**DATA FOR THE TASK**
——————————

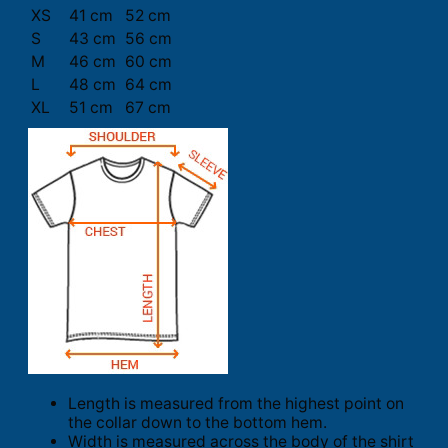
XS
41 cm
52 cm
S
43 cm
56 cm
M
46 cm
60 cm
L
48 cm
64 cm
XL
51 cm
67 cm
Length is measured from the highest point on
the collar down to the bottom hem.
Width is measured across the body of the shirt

——————————

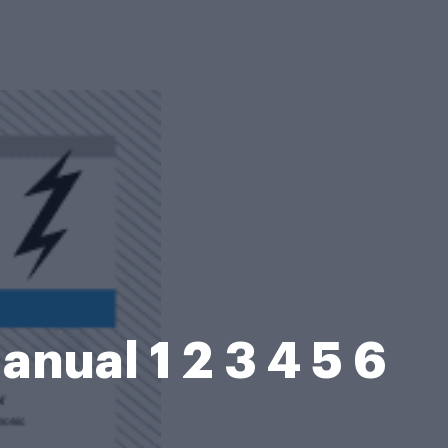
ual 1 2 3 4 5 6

——————————

**EXERCISE BRIEF**
Read through the lines above and collect those that contain the string "measured".

**PROBLEM SOLUTION**
Length is measured from the highest point on
Width is measured across the body of the shirt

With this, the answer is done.